# E-cig



## SutterCane (Jan 9, 2009)

Anyone ever tried e-cigarettes? My Aunt and Uncle(heavy smokers) are now using these and say their great. Cheaper than actual smoking tobacco. Just curious.


----------



## FloorCandy (Feb 19, 2009)

What are they? My mom smokes and I don't think she can afford her costly and unhealthy habit. She always has a cig in her mouth, 24/7.


----------



## dan'sgrizz (Oct 22, 2008)

Is there e-pot? Lmao yah that'd be great.


----------



## SutterCane (Jan 9, 2009)

FloorCandy said:


> What are they? My mom smokes and I don't think she can afford her costly and unhealthy habit. She always has a cig in her mouth, 24/7.

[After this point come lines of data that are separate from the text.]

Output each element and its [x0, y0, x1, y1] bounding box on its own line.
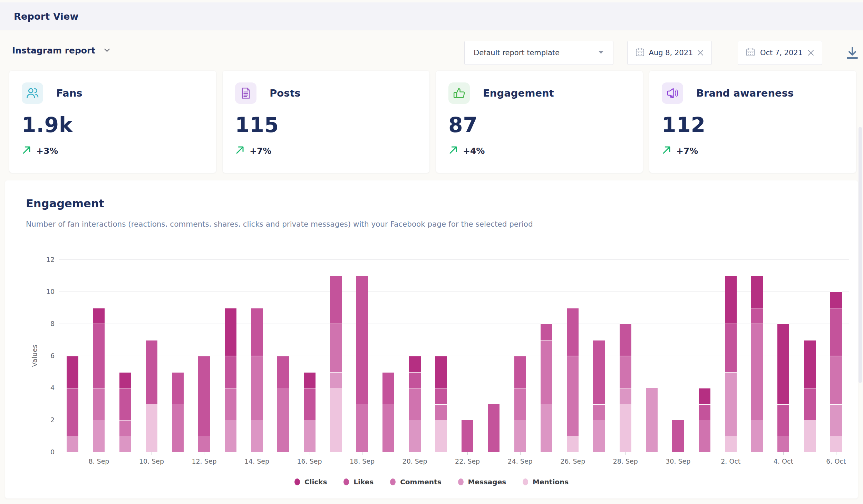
- bar-segment-messages-17Sep[interactable]: [330, 372, 342, 388]
- bar-segment-messages-25Sep[interactable]: [541, 404, 552, 452]
- bar-segment-clicks-16Sep[interactable]: [304, 372, 316, 388]
- bar-segment-mentions-28Sep[interactable]: [620, 404, 631, 452]
- bar-segment-likes-18Sep[interactable]: [356, 276, 368, 404]
- bar-segment-likes-30Sep[interactable]: [672, 420, 684, 452]
- legend-item-messages[interactable]: Messages: [458, 478, 506, 486]
- bar-segment-clicks-9Sep[interactable]: [119, 372, 131, 388]
- bar-segment-comments-14Sep[interactable]: [251, 356, 263, 420]
- bar-segment-likes-24Sep[interactable]: [514, 356, 526, 388]
- bar-segment-comments-20Sep[interactable]: [409, 388, 421, 420]
- bar-segment-likes-8Sep[interactable]: [93, 324, 105, 388]
- bar-segment-likes-23Sep[interactable]: [488, 404, 500, 452]
- bar-segment-likes-5Oct[interactable]: [804, 388, 816, 420]
- report-selector-dropdown[interactable]: Instagram report: [12, 46, 111, 56]
- bar-segment-comments-25Sep[interactable]: [541, 340, 552, 404]
- template-select[interactable]: Default report template: [464, 41, 613, 65]
- bar-segment-clicks-1Oct[interactable]: [699, 388, 710, 404]
- bar-segment-likes-12Sep[interactable]: [198, 356, 210, 436]
- bar-segment-likes-28Sep[interactable]: [620, 324, 631, 356]
- bar-segment-messages-28Sep[interactable]: [620, 388, 631, 404]
- bar-segment-messages-3Oct[interactable]: [751, 420, 763, 452]
- bar-segment-mentions-17Sep[interactable]: [330, 388, 342, 452]
- legend-item-clicks[interactable]: Clicks: [294, 478, 327, 486]
- bar-segment-messages-16Sep[interactable]: [304, 420, 316, 452]
- bar-segment-likes-3Oct[interactable]: [751, 308, 763, 324]
- bar-segment-comments-1Oct[interactable]: [699, 420, 710, 452]
- bar-segment-messages-6Oct[interactable]: [830, 404, 842, 436]
- bar-segment-comments-17Sep[interactable]: [330, 324, 342, 372]
- bar-segment-likes-4Oct[interactable]: [777, 404, 789, 436]
- bar-segment-messages-8Sep[interactable]: [93, 420, 105, 452]
- date-to-clear-button[interactable]: [807, 49, 814, 56]
- bar-segment-comments-3Oct[interactable]: [751, 324, 763, 420]
- bar-segment-comments-13Sep[interactable]: [225, 388, 236, 420]
- bar-segment-comments-26Sep[interactable]: [567, 356, 579, 436]
- bar-segment-mentions-21Sep[interactable]: [435, 420, 447, 452]
- bar-segment-comments-9Sep[interactable]: [119, 420, 131, 436]
- bar-segment-mentions-6Oct[interactable]: [830, 436, 842, 452]
- bar-segment-comments-15Sep[interactable]: [277, 388, 289, 452]
- legend-item-likes[interactable]: Likes: [343, 478, 374, 486]
- bar-segment-messages-2Oct[interactable]: [725, 372, 737, 436]
- bar-segment-clicks-8Sep[interactable]: [93, 308, 105, 324]
- bar-segment-comments-12Sep[interactable]: [198, 436, 210, 452]
- bar-segment-clicks-20Sep[interactable]: [409, 356, 421, 372]
- vertical-scrollbar[interactable]: [859, 127, 862, 383]
- bar-segment-messages-24Sep[interactable]: [514, 420, 526, 452]
- legend-item-comments[interactable]: Comments: [390, 478, 441, 486]
- bar-segment-clicks-2Oct[interactable]: [725, 276, 737, 324]
- bar-segment-comments-21Sep[interactable]: [435, 404, 447, 420]
- bar-segment-messages-14Sep[interactable]: [251, 420, 263, 452]
- bar-segment-likes-22Sep[interactable]: [462, 420, 473, 452]
- bar-segment-likes-19Sep[interactable]: [382, 372, 394, 404]
- date-to-picker[interactable]: Oct 7, 2021: [738, 41, 822, 65]
- bar-segment-likes-10Sep[interactable]: [146, 340, 157, 404]
- bar-segment-likes-17Sep[interactable]: [330, 276, 342, 324]
- bar-segment-clicks-6Oct[interactable]: [830, 291, 842, 308]
- bar-segment-likes-15Sep[interactable]: [277, 356, 289, 388]
- bar-segment-likes-2Oct[interactable]: [725, 324, 737, 372]
- bar-segment-messages-9Sep[interactable]: [119, 436, 131, 452]
- bar-segment-clicks-13Sep[interactable]: [225, 308, 236, 356]
- bar-segment-likes-7Sep[interactable]: [67, 388, 78, 436]
- bar-segment-likes-16Sep[interactable]: [304, 388, 316, 420]
- bar-segment-messages-7Sep[interactable]: [67, 436, 78, 452]
- bar-segment-comments-19Sep[interactable]: [382, 404, 394, 452]
- bar-segment-comments-28Sep[interactable]: [620, 356, 631, 388]
- bar-segment-likes-26Sep[interactable]: [567, 308, 579, 356]
- bar-segment-mentions-10Sep[interactable]: [146, 404, 157, 452]
- bar-segment-clicks-3Oct[interactable]: [751, 276, 763, 308]
- bar-segment-comments-4Oct[interactable]: [777, 436, 789, 452]
- bar-segment-likes-1Oct[interactable]: [699, 404, 710, 420]
- bar-segment-likes-27Sep[interactable]: [593, 340, 605, 404]
- bar-segment-likes-13Sep[interactable]: [225, 356, 236, 388]
- bar-segment-likes-11Sep[interactable]: [172, 372, 184, 404]
- bar-segment-messages-13Sep[interactable]: [225, 420, 236, 452]
- date-from-clear-button[interactable]: [697, 49, 704, 56]
- bar-segment-clicks-5Oct[interactable]: [804, 340, 816, 388]
- bar-segment-likes-9Sep[interactable]: [119, 388, 131, 420]
- download-report-button[interactable]: [845, 45, 860, 61]
- bar-segment-mentions-26Sep[interactable]: [567, 436, 579, 452]
- bar-segment-comments-18Sep[interactable]: [356, 404, 368, 452]
- legend-item-mentions[interactable]: Mentions: [523, 478, 569, 486]
- bar-segment-comments-8Sep[interactable]: [93, 388, 105, 420]
- bar-segment-comments-27Sep[interactable]: [593, 404, 605, 420]
- bar-segment-likes-25Sep[interactable]: [541, 324, 552, 340]
- bar-segment-messages-20Sep[interactable]: [409, 420, 421, 452]
- bar-segment-likes-20Sep[interactable]: [409, 372, 421, 388]
- bar-segment-likes-14Sep[interactable]: [251, 308, 263, 356]
- bar-segment-comments-24Sep[interactable]: [514, 388, 526, 420]
- date-from-picker[interactable]: Aug 8, 2021: [627, 41, 712, 65]
- bar-segment-clicks-21Sep[interactable]: [435, 356, 447, 388]
- bar-segment-mentions-5Oct[interactable]: [804, 420, 816, 452]
- bar-segment-mentions-2Oct[interactable]: [725, 436, 737, 452]
- bar-segment-comments-6Oct[interactable]: [830, 356, 842, 404]
- bar-segment-clicks-7Sep[interactable]: [67, 356, 78, 388]
- bar-segment-comments-11Sep[interactable]: [172, 404, 184, 452]
- bar-segment-likes-21Sep[interactable]: [435, 388, 447, 404]
- bar-segment-messages-29Sep[interactable]: [646, 388, 658, 452]
- bar-segment-likes-6Oct[interactable]: [830, 308, 842, 356]
- bar-segment-messages-27Sep[interactable]: [593, 420, 605, 452]
- bar-segment-clicks-4Oct[interactable]: [777, 324, 789, 404]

 Do a search for e-cigarettes at a search engine.


----------



## velcro (Feb 25, 2009)

i tried the e cigs my friends dad has them. there weird really really weird if ya ask me. but my friends dad loves them


----------



## SutterCane (Jan 9, 2009)

Were they satisfying?


----------



## velcro (Feb 25, 2009)

i didnt think so. it depends if your lookin for a nicotine fix or the taste. me personally, i kinda like the feeling of a mouth full of smoke and the taste. but if your lookin for a quick nic fix then ya they work...i guess...like i sed i wasnt a big fan but hell with the new tax they added i might be switchin. it is a lot cheaper all and all


----------



## SutterCane (Jan 9, 2009)

Right and thats where the logic is for me. However, I do like the smoke too... It's like $100-$150 to get the starter kit. But its cheaper in the long run I believe.


----------



## SutterCane (Jan 9, 2009)

And not as bad for ya.


----------



## velcro (Feb 25, 2009)

uhhh i think it does still have some health issues.from wat i know, which isnt much about it. u stuff it w nicotine. but ur not buring it or sumtin like that. so u got the badness of nicotine but nun of the chems. ya if u like the smoke i would try ur aunts and uncles first. the good thing is they have regular and menthol =) . im a big newport fan


----------



## SutterCane (Jan 9, 2009)

I smoke Newports. That tobacco juice they use in the things doesn't have the 4000 chemicals smoking cigs do. Alot of the harm comes from that.


----------



## velcro (Feb 25, 2009)

suttercain. how much u payin for newports were u live


----------



## SutterCane (Jan 9, 2009)

Here Illinois, its like $45 for a carton.


----------



## Daynes (Feb 18, 2009)

I used to smoke then I quit when I had my kid. Now I if I feel the need to smoke something (usually when having a drink or two) use a Shisha pipe. The "tabacco" is just cured fruit in molasses.


----------



## jbh38 (Apr 26, 2008)

One of my bosses at work uses one. I thought about it, but he uses his mainly at home, but at work he still smokes regular cigarettes. He said it works, but it takes time to take away the want for a plain old cigarette.


----------



## wheezie (Aug 4, 2006)

i dont smoke, a lot of my firnds started rolling there own smoke because of how expensive it is now


----------



## SutterCane (Jan 9, 2009)

SutterCane said:


> Here Illinois, its like $45 for a carton.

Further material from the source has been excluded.